Don’t be Daft – Ged Never Doubted Us For A Moment – Ged’s View
The middle order left a little to be desired, once Alex DeLarge was removed, although by that time we’d got within 15 to 20 of the target and still had plenty of overs to go. Also, EK was still there, although he was uncharacteristically going for 1s and 2s, perhaps awaiting the arrival of FK at the crease. At 7 down, it was time for FK to have a go. She has played once or twice before and is a generally sporty young woman, but Charlie “the Gent”‘s team spelt blood and strangely, their umpire seemed to have forgotten about the “no-one gets out first ball” rule when one of our other stalwarts got cleaned up for a primary.
So there you have it – about 12 runs still required, 4 or 5 overs to go so runs is not the problem, a couple of rabbits in the hutch plus one returnee. But most importantly, you have a newly-wed couple at the crease, hoping to get the team over the line. Charlie’s team are trying to snatch victory from the jaws of defeat, giving no quarter, EK was offering a great deal of assistance, one might say instruction, to his bride, FK. The odd single here or there.

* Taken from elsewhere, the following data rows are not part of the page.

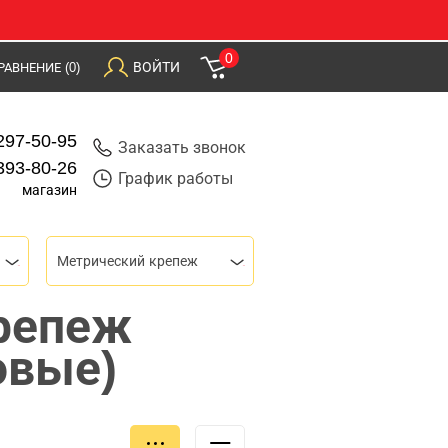
0
ВОЙТИ
РАВНЕНИЕ
(0)
297-50-95
Заказать звонок
393-80-26
График работы
магазин
Метрический крепеж
репеж
овые)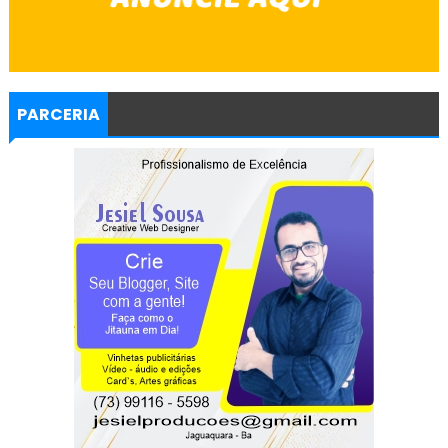
PARCERIA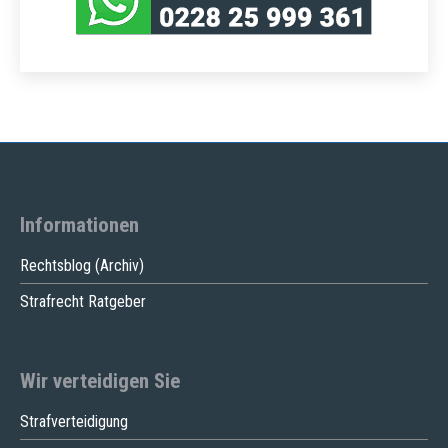
Informationen
Rechtsblog (Archiv)
Strafrecht Ratgeber
Wir verteidigen Sie
Strafverteidigung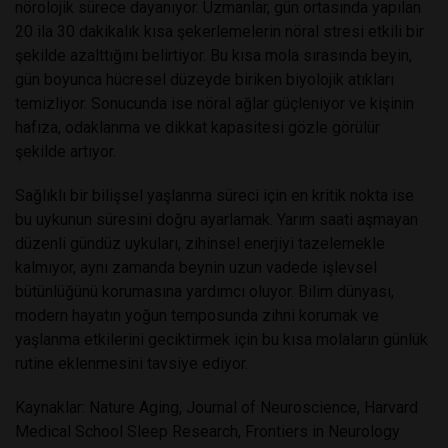
nörolojik sürece dayanıyor. Uzmanlar, gün ortasında yapılan
20 ila 30 dakikalık kısa şekerlemelerin nöral stresi etkili bir
şekilde azalttığını belirtiyor. Bu kısa mola sırasında beyin,
gün boyunca hücresel düzeyde biriken biyolojik atıkları
temizliyor. Sonucunda ise nöral ağlar güçleniyor ve kişinin
hafıza, odaklanma ve dikkat kapasitesi gözle görülür
şekilde artıyor.
Sağlıklı bir bilişsel yaşlanma süreci için en kritik nokta ise
bu uykunun süresini doğru ayarlamak. Yarım saati aşmayan
düzenli gündüz uykuları, zihinsel enerjiyi tazelemekle
kalmıyor, aynı zamanda beynin uzun vadede işlevsel
bütünlüğünü korumasına yardımcı oluyor. Bilim dünyası,
modern hayatın yoğun temposunda zihni korumak ve
yaşlanma etkilerini geciktirmek için bu kısa molaların günlük
rutine eklenmesini tavsiye ediyor.
Kaynaklar: Nature Aging, Journal of Neuroscience, Harvard
Medical School Sleep Research, Frontiers in Neurology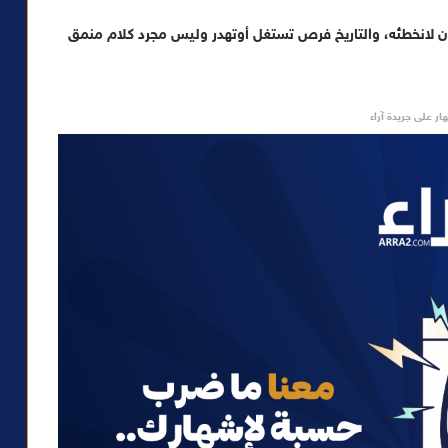
 أن لانخطئه، والتاريخ فرص تستغل أوتهدر وليس مجرد كلام منمق
ار على جريدة آراء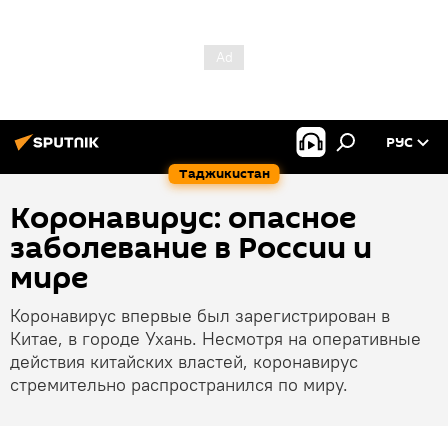
РУС
Таджикистан
Коронавирус: опасное
заболевание в России и
мире
Коронавирус впервые был зарегистрирован в
Китае, в городе Ухань. Несмотря на оперативные
действия китайских властей, коронавирус
стремительно распространился по миру.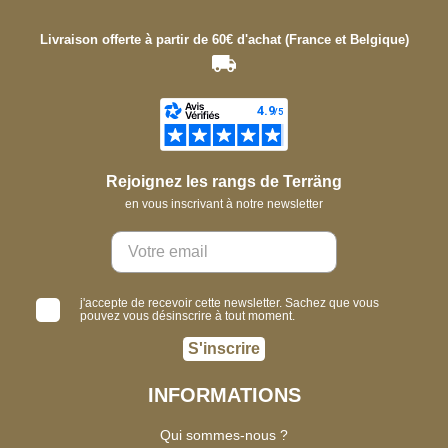
Livraison offerte à partir de 60€ d'achat (France et Belgique)
Rejoignez les rangs de Terräng
en vous inscrivant à notre newsletter
j'accepte de recevoir cette newsletter. Sachez que vous
pouvez vous désinscrire à tout moment.
S'inscrire
INFORMATIONS
Qui sommes-nous ?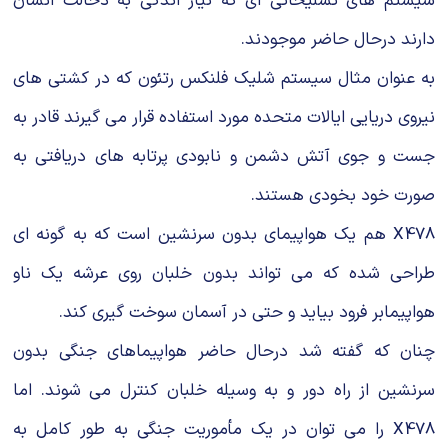
سیستم های تسلیحاتی ای كه نیاز اندكی به دخالت انسان
دارند درحال حاضر موجودند.
به عنوان مثال سیستم شلیك فلنكس رتئون كه در كشتی های
نیروی دریایی ایالات متحده مورد استفاده قرار می گیرند قادر به
جست و جوی آتش دشمن و نابودی پرتابه های دریافتی به
صورت خود بخودی هستند.
X478 هم یك هواپیمای بدون سرنشین است كه به گونه ای
طراحی شده كه می تواند بدون خلبان روی عرشه یك ناو
هواپیمابر فرود بیاید و حتی در آسمان سوخت گیری كند.
چنان كه گفته شد درحال حاضر هواپیماهای جنگی بدون
سرنشین از راه دور و به وسیله خلبان كنترل می شوند. اما
X478 را می توان در یك مأموریت جنگی به طور كامل به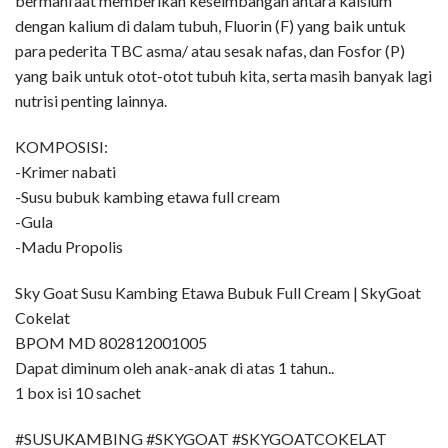
bermanfaat memberikan keseimbangan antara kalsium
dengan kalium di dalam tubuh, Fluorin (F) yang baik untuk
para pederita TBC asma/ atau sesak nafas, dan Fosfor (P)
yang baik untuk otot-otot tubuh kita, serta masih banyak lagi
nutrisi penting lainnya.
KOMPOSISI:
-Krimer nabati
-Susu bubuk kambing etawa full cream
-Gula
-Madu Propolis
Sky Goat Susu Kambing Etawa Bubuk Full Cream | SkyGoat
Cokelat
BPOM MD 802812001005
Dapat diminum oleh anak-anak di atas 1 tahun..
1 box isi 10 sachet
#SUSUKAMBING #SKYGOAT #SKYGOATCOKELAT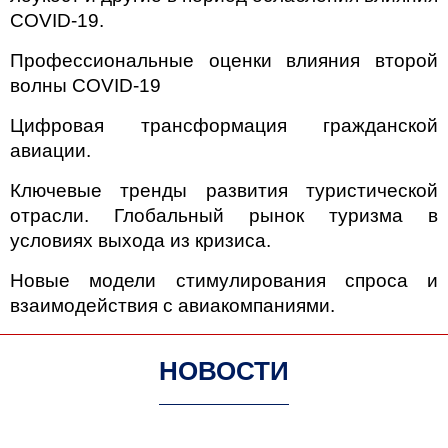
COVID-19.
Профессиональные оценки влияния второй
волны COVID-19
Цифровая трансформация гражданской
авиации.
Ключевые тренды развития туристической
отрасли. Глобальный рынок туризма в
условиях выхода из кризиса.
Новые модели стимулирования спроса и
взаимодействия с авиакомпаниями.
НОВОСТИ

Then, FK plays the shot of the day. After the match, she claimed that she didn’t see the ball properly at first and just went after it once she got sight of it. Ged describes it as a perfectly executed late cut for four – one of the hardest and most elegant shots in the game. The Ged Ladd & Co supporters are in ecstasies and the target is down to very few indeed. Soon, the scores are tied and EK is on strike. He goes for glory – trying to wrap up the match with a big six into the crowd – and guess what? – he pulls it off and the game is won. The honeymoon couple at the crease together winning the match for their team. You couldn’t have made up the ending without seeming like the cheesiest writer since Barbara Cartland died.
Barmy Kev Summarises
Ged seemed mightily pleased with win and I felt his tension on what was a surprisingly competitive match. However, in true spirit of occasion, all parties were friends afterwards and enjoyed some more beers/wine.
It was a really fun afternoon despite my lack of contribution and receiving a few ticking offs. Mrs Barmy was there with a few other WAGS and we were made to feel very welcome. If invited next year I would certainly return and will be working on various aspects of my game, like listening to captain’s orders.